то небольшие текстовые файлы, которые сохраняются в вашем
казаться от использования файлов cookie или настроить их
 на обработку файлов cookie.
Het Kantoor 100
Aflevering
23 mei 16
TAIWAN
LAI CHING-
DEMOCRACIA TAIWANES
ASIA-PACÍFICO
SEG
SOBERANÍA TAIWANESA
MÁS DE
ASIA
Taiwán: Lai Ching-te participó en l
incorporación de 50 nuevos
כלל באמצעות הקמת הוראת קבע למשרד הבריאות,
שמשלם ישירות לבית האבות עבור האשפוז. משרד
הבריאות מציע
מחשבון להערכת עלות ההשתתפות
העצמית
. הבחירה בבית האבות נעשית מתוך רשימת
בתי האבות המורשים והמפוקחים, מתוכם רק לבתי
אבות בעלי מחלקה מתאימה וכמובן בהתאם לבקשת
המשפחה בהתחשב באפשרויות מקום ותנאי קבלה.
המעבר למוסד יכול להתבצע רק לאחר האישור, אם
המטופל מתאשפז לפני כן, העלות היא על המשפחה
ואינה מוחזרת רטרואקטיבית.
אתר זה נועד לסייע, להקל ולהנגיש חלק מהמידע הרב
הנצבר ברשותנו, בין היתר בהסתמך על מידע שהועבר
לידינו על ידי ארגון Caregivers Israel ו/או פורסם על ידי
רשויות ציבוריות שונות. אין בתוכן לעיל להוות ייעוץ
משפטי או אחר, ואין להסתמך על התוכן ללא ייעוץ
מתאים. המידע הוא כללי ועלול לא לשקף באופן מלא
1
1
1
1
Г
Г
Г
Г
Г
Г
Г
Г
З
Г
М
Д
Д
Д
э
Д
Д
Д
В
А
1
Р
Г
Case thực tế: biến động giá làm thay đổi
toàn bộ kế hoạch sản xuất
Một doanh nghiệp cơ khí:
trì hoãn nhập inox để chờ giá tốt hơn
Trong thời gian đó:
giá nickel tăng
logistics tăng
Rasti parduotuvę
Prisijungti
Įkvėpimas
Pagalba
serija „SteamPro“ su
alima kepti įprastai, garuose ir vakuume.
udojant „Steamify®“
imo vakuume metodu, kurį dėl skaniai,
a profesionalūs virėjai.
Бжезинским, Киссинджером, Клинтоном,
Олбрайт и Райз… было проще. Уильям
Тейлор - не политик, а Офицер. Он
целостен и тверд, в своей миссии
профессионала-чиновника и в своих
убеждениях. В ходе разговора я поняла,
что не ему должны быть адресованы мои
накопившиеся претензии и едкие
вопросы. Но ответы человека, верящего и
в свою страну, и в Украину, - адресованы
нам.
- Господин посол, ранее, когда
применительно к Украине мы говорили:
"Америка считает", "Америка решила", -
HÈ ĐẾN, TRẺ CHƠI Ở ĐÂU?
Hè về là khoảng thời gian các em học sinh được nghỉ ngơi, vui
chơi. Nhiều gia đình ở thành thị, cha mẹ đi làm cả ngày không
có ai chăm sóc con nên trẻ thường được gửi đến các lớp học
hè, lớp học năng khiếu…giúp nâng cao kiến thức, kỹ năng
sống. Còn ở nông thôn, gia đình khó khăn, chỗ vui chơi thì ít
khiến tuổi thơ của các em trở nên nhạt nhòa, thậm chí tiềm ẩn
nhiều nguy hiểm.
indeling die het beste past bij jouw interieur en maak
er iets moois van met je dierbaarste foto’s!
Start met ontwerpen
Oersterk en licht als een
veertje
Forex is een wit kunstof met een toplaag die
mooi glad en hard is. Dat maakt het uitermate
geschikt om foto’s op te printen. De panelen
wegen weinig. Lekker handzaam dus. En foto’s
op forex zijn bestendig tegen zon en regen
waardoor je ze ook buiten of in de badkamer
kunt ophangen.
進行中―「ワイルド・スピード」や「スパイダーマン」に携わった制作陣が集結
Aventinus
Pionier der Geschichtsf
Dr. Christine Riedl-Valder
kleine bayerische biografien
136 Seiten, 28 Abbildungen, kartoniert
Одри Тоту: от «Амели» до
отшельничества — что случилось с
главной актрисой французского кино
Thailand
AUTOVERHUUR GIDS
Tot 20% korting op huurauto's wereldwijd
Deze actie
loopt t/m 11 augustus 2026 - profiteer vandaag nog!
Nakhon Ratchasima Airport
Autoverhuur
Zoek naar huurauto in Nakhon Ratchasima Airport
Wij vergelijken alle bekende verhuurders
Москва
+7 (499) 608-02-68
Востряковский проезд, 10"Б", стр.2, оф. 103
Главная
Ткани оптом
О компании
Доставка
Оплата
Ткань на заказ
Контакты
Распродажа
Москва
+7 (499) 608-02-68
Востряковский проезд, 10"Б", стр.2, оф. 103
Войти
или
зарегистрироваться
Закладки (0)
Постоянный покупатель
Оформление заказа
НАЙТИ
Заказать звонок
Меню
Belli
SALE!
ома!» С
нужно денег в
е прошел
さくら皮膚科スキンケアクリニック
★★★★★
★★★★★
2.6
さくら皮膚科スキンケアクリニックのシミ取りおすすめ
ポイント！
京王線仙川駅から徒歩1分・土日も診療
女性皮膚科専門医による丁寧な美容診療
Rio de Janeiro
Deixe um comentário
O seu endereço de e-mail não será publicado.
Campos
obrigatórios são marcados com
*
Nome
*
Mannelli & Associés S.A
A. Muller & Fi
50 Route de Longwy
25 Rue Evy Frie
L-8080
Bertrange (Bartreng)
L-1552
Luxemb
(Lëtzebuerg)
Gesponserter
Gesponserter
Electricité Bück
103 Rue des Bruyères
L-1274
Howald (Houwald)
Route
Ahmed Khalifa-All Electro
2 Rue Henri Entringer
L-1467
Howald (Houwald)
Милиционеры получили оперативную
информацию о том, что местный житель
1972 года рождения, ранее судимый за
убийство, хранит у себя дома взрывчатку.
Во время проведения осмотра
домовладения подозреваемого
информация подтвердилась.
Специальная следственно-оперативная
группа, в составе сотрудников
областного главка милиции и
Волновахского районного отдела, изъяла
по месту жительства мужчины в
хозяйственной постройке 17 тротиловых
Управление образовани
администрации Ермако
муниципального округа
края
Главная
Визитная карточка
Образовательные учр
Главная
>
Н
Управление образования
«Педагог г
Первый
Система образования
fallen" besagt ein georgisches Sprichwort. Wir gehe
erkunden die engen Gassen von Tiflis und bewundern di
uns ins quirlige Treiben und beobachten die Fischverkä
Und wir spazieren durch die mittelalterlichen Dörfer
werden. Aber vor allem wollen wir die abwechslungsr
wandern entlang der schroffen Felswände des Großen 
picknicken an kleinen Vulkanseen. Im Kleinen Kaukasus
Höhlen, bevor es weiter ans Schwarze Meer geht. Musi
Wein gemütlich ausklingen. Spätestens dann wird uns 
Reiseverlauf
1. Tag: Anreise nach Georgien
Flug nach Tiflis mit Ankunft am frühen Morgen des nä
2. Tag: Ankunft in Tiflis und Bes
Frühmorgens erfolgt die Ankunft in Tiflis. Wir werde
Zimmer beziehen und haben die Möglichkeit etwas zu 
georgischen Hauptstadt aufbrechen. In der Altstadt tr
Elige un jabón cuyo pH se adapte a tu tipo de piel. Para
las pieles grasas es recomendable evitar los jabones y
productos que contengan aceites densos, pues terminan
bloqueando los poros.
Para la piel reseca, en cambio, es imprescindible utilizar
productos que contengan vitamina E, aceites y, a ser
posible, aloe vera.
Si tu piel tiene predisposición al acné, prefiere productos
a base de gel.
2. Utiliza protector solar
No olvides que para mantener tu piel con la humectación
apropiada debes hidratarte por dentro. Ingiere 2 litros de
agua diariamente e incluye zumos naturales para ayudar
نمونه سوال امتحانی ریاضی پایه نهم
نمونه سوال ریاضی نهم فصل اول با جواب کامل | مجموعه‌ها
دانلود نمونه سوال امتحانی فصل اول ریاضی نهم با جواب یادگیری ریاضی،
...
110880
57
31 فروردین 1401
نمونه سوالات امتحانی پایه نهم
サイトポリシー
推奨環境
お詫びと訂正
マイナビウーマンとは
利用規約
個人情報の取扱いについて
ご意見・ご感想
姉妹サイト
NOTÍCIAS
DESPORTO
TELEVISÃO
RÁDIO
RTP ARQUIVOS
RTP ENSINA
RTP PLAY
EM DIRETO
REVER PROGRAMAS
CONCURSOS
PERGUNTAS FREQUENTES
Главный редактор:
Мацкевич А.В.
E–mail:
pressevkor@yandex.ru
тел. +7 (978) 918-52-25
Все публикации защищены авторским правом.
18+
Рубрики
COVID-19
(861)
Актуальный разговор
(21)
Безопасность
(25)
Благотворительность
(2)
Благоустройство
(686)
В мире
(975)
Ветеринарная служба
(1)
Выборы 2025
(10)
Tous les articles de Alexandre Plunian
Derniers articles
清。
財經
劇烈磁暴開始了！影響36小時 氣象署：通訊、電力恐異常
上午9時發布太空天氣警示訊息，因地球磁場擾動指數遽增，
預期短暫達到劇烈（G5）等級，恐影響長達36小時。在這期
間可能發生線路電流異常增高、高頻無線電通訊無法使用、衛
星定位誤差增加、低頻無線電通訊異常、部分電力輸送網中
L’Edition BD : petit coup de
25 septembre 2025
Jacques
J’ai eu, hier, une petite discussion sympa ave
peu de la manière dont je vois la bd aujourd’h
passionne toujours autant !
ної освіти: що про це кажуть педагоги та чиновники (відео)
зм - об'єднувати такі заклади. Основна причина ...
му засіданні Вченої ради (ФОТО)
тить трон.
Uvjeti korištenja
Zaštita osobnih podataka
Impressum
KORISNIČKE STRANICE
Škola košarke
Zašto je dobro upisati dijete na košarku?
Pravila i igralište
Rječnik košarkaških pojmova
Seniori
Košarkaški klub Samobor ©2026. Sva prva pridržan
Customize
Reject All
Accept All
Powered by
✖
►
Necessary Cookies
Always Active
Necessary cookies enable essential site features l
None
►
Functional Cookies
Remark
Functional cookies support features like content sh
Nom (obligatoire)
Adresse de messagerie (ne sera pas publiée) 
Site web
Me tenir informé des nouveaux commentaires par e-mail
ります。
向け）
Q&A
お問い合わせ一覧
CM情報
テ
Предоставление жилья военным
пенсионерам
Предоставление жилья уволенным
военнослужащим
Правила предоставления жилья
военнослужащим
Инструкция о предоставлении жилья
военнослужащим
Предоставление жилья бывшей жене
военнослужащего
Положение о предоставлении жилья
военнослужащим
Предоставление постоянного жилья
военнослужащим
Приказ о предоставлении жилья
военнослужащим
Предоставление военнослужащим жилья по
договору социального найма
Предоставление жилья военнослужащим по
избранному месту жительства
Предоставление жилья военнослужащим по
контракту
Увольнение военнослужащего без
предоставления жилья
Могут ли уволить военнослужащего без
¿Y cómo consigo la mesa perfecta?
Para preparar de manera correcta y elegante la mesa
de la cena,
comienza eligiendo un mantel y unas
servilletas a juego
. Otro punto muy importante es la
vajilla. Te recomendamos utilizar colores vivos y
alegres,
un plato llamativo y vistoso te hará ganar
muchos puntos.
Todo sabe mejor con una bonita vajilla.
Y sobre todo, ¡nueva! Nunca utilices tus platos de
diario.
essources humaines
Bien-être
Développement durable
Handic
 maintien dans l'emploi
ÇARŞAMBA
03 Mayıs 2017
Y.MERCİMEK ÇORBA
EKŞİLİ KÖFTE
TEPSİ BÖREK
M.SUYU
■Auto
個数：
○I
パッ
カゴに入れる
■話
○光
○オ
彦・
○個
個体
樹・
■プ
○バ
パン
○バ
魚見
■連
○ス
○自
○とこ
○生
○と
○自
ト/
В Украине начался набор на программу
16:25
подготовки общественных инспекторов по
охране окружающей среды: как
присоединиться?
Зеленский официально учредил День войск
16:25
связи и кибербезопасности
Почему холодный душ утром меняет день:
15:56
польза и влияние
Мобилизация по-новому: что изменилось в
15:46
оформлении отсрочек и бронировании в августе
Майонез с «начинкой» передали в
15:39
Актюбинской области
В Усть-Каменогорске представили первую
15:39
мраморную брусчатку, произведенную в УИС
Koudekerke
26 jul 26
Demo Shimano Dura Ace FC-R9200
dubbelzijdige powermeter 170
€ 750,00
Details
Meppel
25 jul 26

**Work request**
A word-for-word copy of the lines above from the one with "Het Kantoor 100" through the one with "הבריאות מציע", inclusive, is the only output wanted.

**Task result**
Het Kantoor 100
Aflevering
23 mei 16
TAIWAN
LAI CHING-
DEMOCRACIA TAIWANES
ASIA-PACÍFICO
SEG
SOBERANÍA TAIWANESA
MÁS DE
ASIA
Taiwán: Lai Ching-te participó en l
incorporación de 50 nuevos
כלל באמצעות הקמת הוראת קבע למשרד הבריאות,
שמשלם ישירות לבית האבות עבור האשפוז. משרד
הבריאות מציע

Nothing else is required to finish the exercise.